Crisis-hit Carillion confirms 'credible' offers for healthcare business
Shares jumped in crisis-torn infrastructure giant Carillion after the company confirmed it had received 'credible' offers to buy its healthcare business.
Nursing a £1.15 billion half-year loss after revealing major problems with construction projects at home and in the Middle East, the Wolverhampton-based company is looking to sell off some of its businesses to shore up its ailing balance sheet.
It is also pulling out of all future public-private partnership (PPP) building work and slashing the size of its UK construction business.
The sale of the healthcare business is part of Carillion's recovery plan.
The operation employs 8,000 people in the UK, Canada, the Middle East and Turkey working at hospitals and medical centres on maintenance, cleaning, catering, security and as porters and reception staff. The business turns over around £200 million a year.
In many cases the work is a result of Carillion building the hospitals. Its current contract to build the Midland Metropolitan Hospital at Smethwick includes a 30-year deal to provide maintenance as 'facilities management'.
But the £350 million super-hospital is facing delays of six months or more and it is thought to be one of the four "challenging" contracts that account for about half of the £845 million write down in the value of Carillion's construction work revealed in July, sparking the current crisis.
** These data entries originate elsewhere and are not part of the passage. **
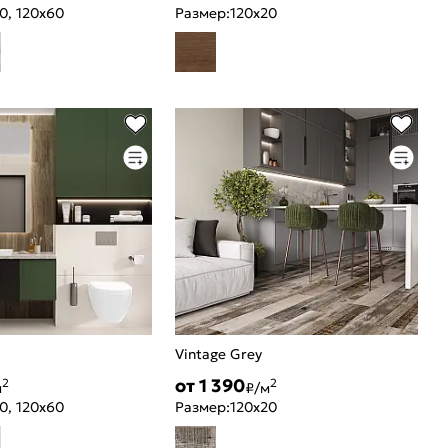
0, 120x60
Размер:
120x20
a
Vintage Grey
от 1 390
2
2
м
₽/м
0, 120x60
Размер:
120x20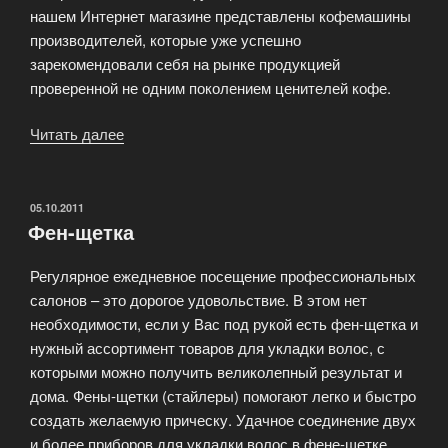
нашем Интернет магазине представлены кофемашины
производителей, которые уже успешно
зарекомендовали себя на рынке продукцией
проверенной не одним поколением ценителей кофе.
Читать далее
«Продажа
кофемашин»
ОПУБЛИКОВАНО
05.10.2011
Фен-щетка
Регулярное ежедневное посещение профессиональных
салонов – это дорогое удовольствие. В этом нет
необходимости, если у Вас под рукой есть фен-щетка и
нужный ассортимент товаров для укладки волос, с
которыми можно получить великолепный результат и
дома. Фены-щетки (стайлеры) помогают легко и быстро
создать желаемую прическу. Удачное соединение двух
и более приборов для укладки волос в фене-щетке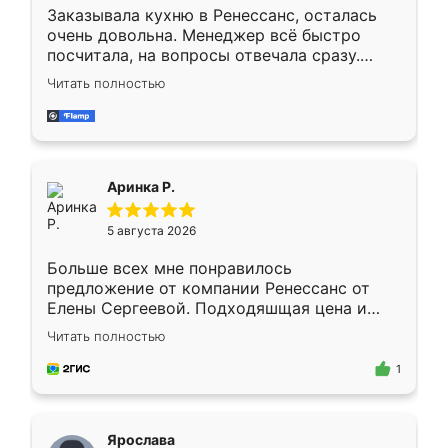
Заказывала кухню в Ренессанс, осталась
очень довольна. Менеджер всё быстро
посчитала, на вопросы отвечала сразу.
Замерщик приехал в субботу, подошёл к
Читать полностью
делу со всей ответственностью. Собрали
за день, ребята работали аккуратно, даже
пыли почти не было. Качество отличное,
ящики ходят плавно, ничего не скрипит.
Всё подошло как влитое.
Аринка Р.
5 августа 2026
Больше всех мне понравилось
предложение от компании Ренессанс от
Елены Сергеевой. Подходяшщая цена и
короткие сроки изготовления. Приехавший
Читать полностью
для замера сотрудник Владислав
предложил по моему эскизу самый
1
подходящий вариант шкафа. Немного его
видоизменил, получилось даже лучше, чем
я хотела.
Ярослава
In a brief statement to the City yesterday, the company said: "In view of media speculation about a possible sale of Carillion's UK Healthcare business, the board of Carillion confirms that, consistent with Carillion's announcement on September 29, 2017, it has received proposals from more than one credible counterparty for a possible acquisition of that business.
"A further announcement will be made as and when appropriate."
Shares in Carillion jumped on the news, but still sit around their lowest since the company was formed in 1999, when it was split off from parent company Tarmac. Carillion still employs around 400 at it head offices on Wolverhampton's Ring Road St Mark's.
While the healthcare sale is important to Carillion's efforts to bolster it finances, the biggest boost would come from a buyer for its Canadian business, which is also up for sale. It employs 6,000 of Carillion's 43,000-strong workforce and is worth revenues of more than £600m a year.
Meanwhile workers in the UK are braced for major job losses after the company warned it needed to slash its costs.
Interim boss Keith Cochrane aims to take £75 million out of the £336 million a year it costs to run the business. Most of it will will come from the £267m spent in the UK, where it employs 20,000 people.